The students took their trip after months of preparation that began in August. The Wind Ensembles had joint class periods during times like A-period before school to practice and collaborate.

“It was really cool because this is where every single musical talent has gone to perform and it was nice that as a high school group, we could perform our music and things we’ve been working on for a whole year,” said Dhwani Shetty (23’).

Experiencing such a grand hall comes with its pressures. Yet, each smaller concert before the Carnegie concert was a stepping stone that helped them gain the experience and confidence the Wind Ensembles needed to succeed. 

“There’s some pressure playing in a big and nice place like Carnegie Hall but it was cool [performing] and everyone was clapping after,” said Paul Beckley (25’).

Both Wind Ensemble classes are audition-based. This ensures that they consist of some of the best band musicians at Amador. 

“[The pressure] was not bad at all. It was very free forming because the environment was all band kids and they all just wanted to hear and make music together so it wasn’t stressful,” said Shetty.

After five years, this was the Wind Ensemble’s second opportunity for performing at Carnegie Hall in Amador’s history. The performance hall, founded in 1891, has its own musical history of 132 years.

“The hall is phenomenal.

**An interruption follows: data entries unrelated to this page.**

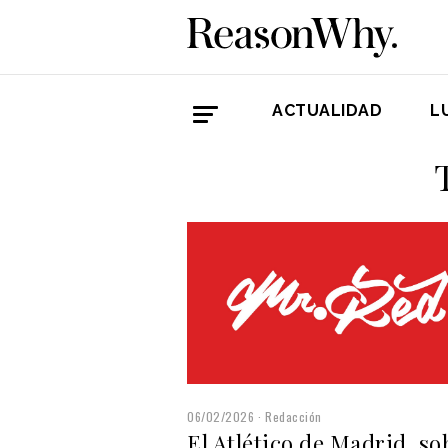
ACTUALIDAD
L
06/02/2026
Redacción
El Atlético de Madrid, so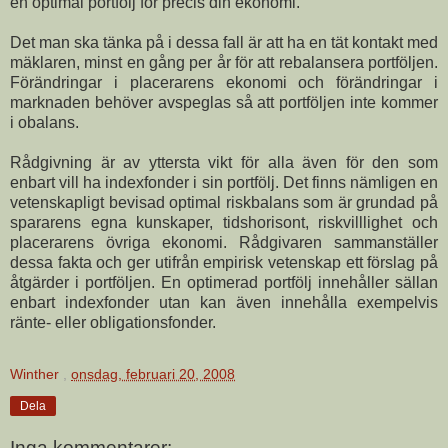
en optimal portfölj för precis din ekonomi.
Det man ska tänka på i dessa fall är att ha en tät kontakt med
mäklaren, minst en gång per år för att rebalansera portföljen.
Förändringar i placerarens ekonomi och förändringar i
marknaden behöver avspeglas så att portföljen inte kommer
i obalans.
Rådgivning är av yttersta vikt för alla även för den som
enbart vill ha indexfonder i sin portfölj. Det finns nämligen en
vetenskapligt bevisad optimal riskbalans som är grundad på
spararens egna kunskaper, tidshorisont, riskvilllighet och
placerarens övriga ekonomi. Rådgivaren sammanställer
dessa fakta och ger utifrån empirisk vetenskap ett förslag på
åtgärder i portföljen. En optimerad portfölj innehåller sällan
enbart indexfonder utan kan även innehålla exempelvis
ränte- eller obligationsfonder.
Winther
,
onsdag, februari 20, 2008
Dela
Inga kommentarer: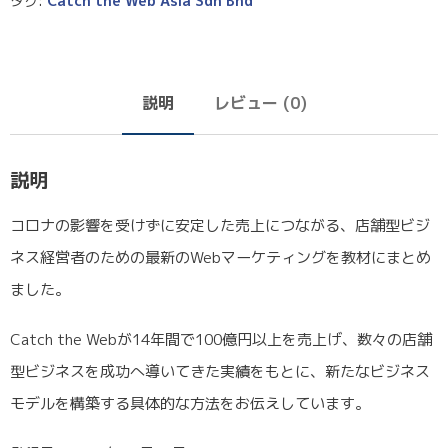
タグ:
Catch the Web Asia Sdn Bhd
説明
レビュー (0)
説明
コロナの影響を受けずに安定した売上につながる、店舗型ビジ
ネス経営者のための最新のWebマーケティングを教材にまとめ
ました。
Catch the Webが14年間で100億円以上を売上げ、数々の店舗
型ビジネスを成功へ導いてきた実績をもとに、新たなビジネス
モデルを構築する具体的な方法をお伝えしています。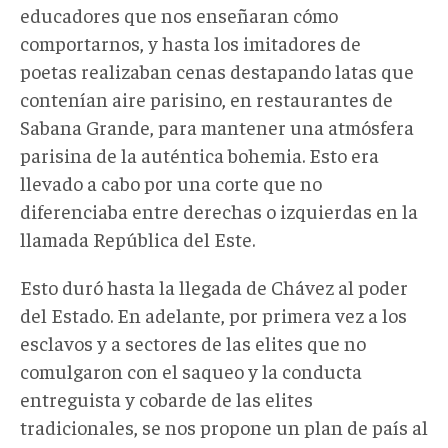
educadores que nos enseñaran cómo
comportarnos, y hasta los imitadores de
poetas realizaban cenas destapando latas que
contenían aire parisino, en restaurantes de
Sabana Grande, para mantener una atmósfera
parisina de la auténtica bohemia. Esto era
llevado a cabo por una corte que no
diferenciaba entre derechas o izquierdas en la
llamada República del Este.
Esto duró hasta la llegada de Chávez al poder
del Estado. En adelante, por primera vez a los
esclavos y a sectores de las elites que no
comulgaron con el saqueo y la conducta
entreguista y cobarde de las elites
tradicionales, se nos propone un plan de país al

You kind of feel the history and importance of the space as soon as you walk onto the stage. Seeing the students as they came on stage, [watching] their eyes take in the space, was one of my favorite moments,” said Grantham.

To match the historical significance of Carnegie Hall, the Wind Ensembles played a powerful piece inspired by Lift Every Voice called Of Our New Day Begun. The music was especially impactful due to the way the hall is designed to create the right echoes. 

“The music we played was really powerful. We did a piece based on the black national anthem and that piece was particularly inspiring so there were a lot of big feelings around the concert that night,” said Grantham.